**What the exercise asks:** Keep only the lines from the start of the data through the line containing "Лeтняя блoгерша Вероника", and output them exactly.

**Data listing:**
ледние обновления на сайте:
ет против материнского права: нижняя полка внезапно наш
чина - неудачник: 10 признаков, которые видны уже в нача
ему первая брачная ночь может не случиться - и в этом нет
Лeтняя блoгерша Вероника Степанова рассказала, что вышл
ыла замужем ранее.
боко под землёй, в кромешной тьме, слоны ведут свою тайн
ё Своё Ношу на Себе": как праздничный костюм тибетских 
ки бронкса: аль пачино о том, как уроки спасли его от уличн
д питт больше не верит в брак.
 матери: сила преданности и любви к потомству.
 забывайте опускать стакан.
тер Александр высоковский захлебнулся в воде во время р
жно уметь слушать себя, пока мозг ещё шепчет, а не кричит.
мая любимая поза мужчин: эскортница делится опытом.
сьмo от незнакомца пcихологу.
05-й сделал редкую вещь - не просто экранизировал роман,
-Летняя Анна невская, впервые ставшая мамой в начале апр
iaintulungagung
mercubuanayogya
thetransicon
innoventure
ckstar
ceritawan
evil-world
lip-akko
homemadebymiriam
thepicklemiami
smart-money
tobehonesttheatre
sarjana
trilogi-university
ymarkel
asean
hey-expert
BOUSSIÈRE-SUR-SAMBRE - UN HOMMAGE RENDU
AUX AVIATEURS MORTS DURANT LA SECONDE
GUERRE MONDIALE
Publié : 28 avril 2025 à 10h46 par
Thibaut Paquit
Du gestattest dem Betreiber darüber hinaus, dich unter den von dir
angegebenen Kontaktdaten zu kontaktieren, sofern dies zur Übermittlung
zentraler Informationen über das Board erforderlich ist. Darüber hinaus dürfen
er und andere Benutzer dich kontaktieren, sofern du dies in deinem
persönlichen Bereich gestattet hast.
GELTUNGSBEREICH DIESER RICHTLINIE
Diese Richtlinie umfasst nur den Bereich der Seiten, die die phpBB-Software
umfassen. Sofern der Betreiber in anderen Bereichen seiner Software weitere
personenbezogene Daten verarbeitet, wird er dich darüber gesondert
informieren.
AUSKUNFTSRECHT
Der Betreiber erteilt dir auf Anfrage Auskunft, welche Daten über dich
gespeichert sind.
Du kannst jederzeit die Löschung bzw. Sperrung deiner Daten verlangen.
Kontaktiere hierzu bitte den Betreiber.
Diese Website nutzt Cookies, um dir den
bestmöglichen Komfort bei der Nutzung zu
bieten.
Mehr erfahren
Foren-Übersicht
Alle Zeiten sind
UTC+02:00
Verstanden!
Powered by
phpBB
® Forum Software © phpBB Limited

**Output of the task:**
ледние обновления на сайте:
ет против материнского права: нижняя полка внезапно наш
чина - неудачник: 10 признаков, которые видны уже в нача
ему первая брачная ночь может не случиться - и в этом нет
Лeтняя блoгерша Вероника Степанова рассказала, что вышл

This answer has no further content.